Inverse Functions

1. Aug 12, 2009

jgens

1. The problem statement, all variables and given/known data

Suppose $g$ is a function with the property that $g(x) \neq g(y)$ if $x \neq y$. Prove that there is a function $f$ such that $f \circ g = I$

2. Relevant equations

A function is collection of ordered pairs with the property that if $(a,b)$ and $(a,c)$ are in the collection, then $b = c$.

3. The attempt at a solution

Here are my thoughts so far (this isn't a proof):

From the restrictions on $g$ we have that $g(a) = g(b)$ if and only if $a = b$; hence, $g$ is the collection of ordered pairs $(x,g(x))$ with the property that $(a,c)$ and $(b,c)$ are in the collection if and only if $a = b$.

If the composition of $f$ and $g$ is the identity function then $f \circ g$ is the collection of ordered pairs $((x,g(x)),(f \circ g)(x)) = ((x,g(x)),x) = (g(x),x)$ such that if $(a,b)$ and $(a,c)$ are in the collection, then $b = c$. Since $g$ has this property, it seems like there should be some function $f$ such that $f \circ g = I$.

Now, I'm sure that what I've shown so far is an abuse of/improper notation and probably is not valid.
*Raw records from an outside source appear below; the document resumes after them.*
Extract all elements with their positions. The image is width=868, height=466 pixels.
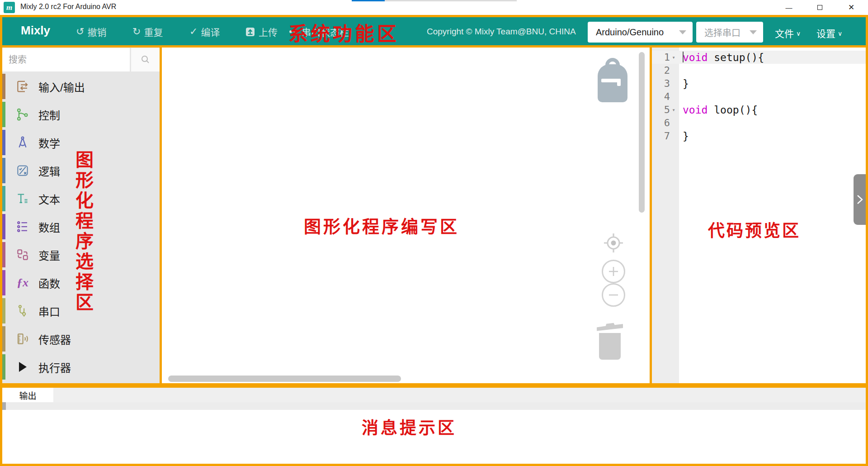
chevron-right-icon <box>856 194 864 205</box>
sidebar-item-label: 函数 <box>38 275 60 291</box>
maximize-button[interactable] <box>809 0 830 14</box>
serial-status-button[interactable]: 串口状态栏 <box>288 25 349 38</box>
sidebar-item-logic[interactable]: 逻辑 <box>2 157 160 185</box>
upload-icon <box>245 27 255 37</box>
category-color-bar <box>2 270 5 295</box>
trash-icon[interactable] <box>595 319 625 361</box>
sidebar-item-label: 传感器 <box>38 331 71 347</box>
category-color-bar <box>2 242 5 267</box>
output-scroll-track <box>2 402 866 410</box>
serial-node-icon <box>288 27 298 37</box>
control-icon <box>15 107 30 122</box>
center-view-button[interactable] <box>603 233 624 253</box>
mixly-app-window: m Mixly 2.0 rc2 For Arduino AVR — ✕ Mixl… <box>0 0 868 466</box>
search-input[interactable] <box>2 48 130 71</box>
compile-label: 编译 <box>201 25 220 38</box>
line-number: 1 <box>652 52 670 63</box>
close-button[interactable]: ✕ <box>841 0 862 14</box>
text-cursor <box>683 52 684 62</box>
file-menu[interactable]: 文件 ∨ <box>775 26 801 40</box>
line-number: 2 <box>652 65 670 76</box>
actuator-expand-icon <box>15 359 30 375</box>
math-icon <box>15 135 30 150</box>
sidebar-item-math[interactable]: 数学 <box>2 128 160 157</box>
category-color-bar <box>2 130 5 155</box>
mixly-brand: Mixly <box>21 24 50 38</box>
output-tabbar <box>2 388 866 402</box>
zoom-in-button[interactable] <box>602 260 625 283</box>
sidebar-item-label: 控制 <box>38 107 60 123</box>
code-line: 1▾void setup(){ <box>652 51 866 64</box>
settings-menu[interactable]: 设置 ∨ <box>816 26 842 40</box>
redo-button[interactable]: ↻ 重复 <box>132 25 163 38</box>
chevron-down-icon: ∨ <box>838 30 842 37</box>
array-icon <box>15 219 30 234</box>
chevron-down-icon <box>750 30 757 34</box>
sidebar-item-label: 输入/输出 <box>38 79 85 95</box>
minus-icon <box>607 289 620 301</box>
chevron-down-icon <box>679 30 686 34</box>
sidebar-item-label: 文本 <box>38 191 60 207</box>
category-color-bar <box>2 186 5 211</box>
output-scroll-thumb[interactable] <box>2 402 6 410</box>
sidebar-item-text[interactable]: 文本 <box>2 185 160 213</box>
sidebar-item-serial[interactable]: 串口 <box>2 297 160 325</box>
fold-arrow-icon[interactable]: ▾ <box>670 54 677 61</box>
board-select-dropdown[interactable]: Arduino/Genuino <box>588 22 693 43</box>
undo-button[interactable]: ↺ 撤销 <box>76 25 106 38</box>
serial-status-label: 串口状态栏 <box>302 25 349 38</box>
minimize-button[interactable]: — <box>778 0 799 14</box>
mixly-logo-icon: m <box>4 2 15 13</box>
serial-cable-icon <box>15 303 30 319</box>
backpack-icon[interactable] <box>598 58 627 102</box>
sidebar-item-control[interactable]: 控制 <box>2 100 160 128</box>
sidebar-item-label: 串口 <box>38 303 60 319</box>
fold-arrow-icon[interactable]: ▾ <box>670 107 677 113</box>
logic-icon <box>15 163 30 178</box>
function-icon: ƒx <box>15 275 30 290</box>
titlebar-progress-strip-blue <box>352 0 385 1</box>
category-color-bar <box>2 214 5 239</box>
sidebar-item-function[interactable]: ƒx 函数 <box>2 269 160 297</box>
sidebar-item-array[interactable]: 数组 <box>2 213 160 241</box>
titlebar-progress-strip-gray <box>385 0 517 1</box>
blockly-workspace-region[interactable] <box>160 45 652 385</box>
sidebar-item-label: 逻辑 <box>38 163 60 179</box>
sidebar-item-io[interactable]: 输入/输出 <box>2 72 160 100</box>
code-line: 7} <box>652 129 866 143</box>
compile-check-icon: ✓ <box>189 27 198 37</box>
line-number: 3 <box>652 78 670 89</box>
compile-button[interactable]: ✓ 编译 <box>189 25 220 38</box>
port-select-dropdown[interactable]: 选择串口 <box>696 22 763 43</box>
code-preview-pane: 1▾void setup(){ 2 3} 4 5▾void loop(){ 6 … <box>652 51 866 143</box>
variable-icon <box>15 247 30 262</box>
sidebar-item-sensor[interactable]: 传感器 <box>2 325 160 353</box>
file-menu-label: 文件 <box>775 26 794 40</box>
category-color-bar <box>2 74 5 99</box>
upload-button[interactable]: 上传 <box>245 25 278 38</box>
chevron-down-icon: ∨ <box>796 30 801 37</box>
canvas-vertical-scrollbar[interactable] <box>639 52 645 213</box>
block-category-list: 输入/输出 控制 数学 <box>2 72 160 381</box>
plus-icon <box>607 265 620 278</box>
text-icon <box>15 191 30 206</box>
category-color-bar <box>2 326 5 352</box>
undo-icon: ↺ <box>76 27 84 37</box>
search-button[interactable] <box>131 48 160 71</box>
maximize-icon <box>817 5 822 10</box>
sensor-icon <box>15 331 30 347</box>
line-number: 4 <box>652 91 670 102</box>
canvas-horizontal-scrollbar[interactable] <box>168 376 401 382</box>
crosshair-icon <box>603 233 624 253</box>
tab-output[interactable]: 输出 <box>2 388 53 402</box>
sidebar-item-label: 数学 <box>38 135 60 151</box>
panel-expander-handle[interactable] <box>854 174 866 225</box>
sidebar-item-variable[interactable]: 变量 <box>2 241 160 269</box>
category-color-bar <box>2 298 5 323</box>
search-icon <box>140 54 151 65</box>
board-select-value: Arduino/Genuino <box>596 27 664 38</box>
window-title: Mixly 2.0 rc2 For Arduino AVR <box>20 3 116 11</box>
zoom-out-button[interactable] <box>602 283 625 307</box>
code-line: 4 <box>652 90 866 103</box>
sidebar-item-actuator[interactable]: 执行器 <box>2 353 160 381</box>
I would just like some help to string everything together. Thanks!

2. Aug 12, 2009

slider142

Since you are defining a function as a collection of ordered pairs, why not define f to be the collection of ordered pairs that corresponds to reversing the order of the pairs in the collection g(x). Then the fact that fog = I is by definition, and you have only to prove that f is a function, which should be automatic given the definition of g.

3. Aug 12, 2009

jgens

I actually thought about that about a half-hour after my last post. Thanks!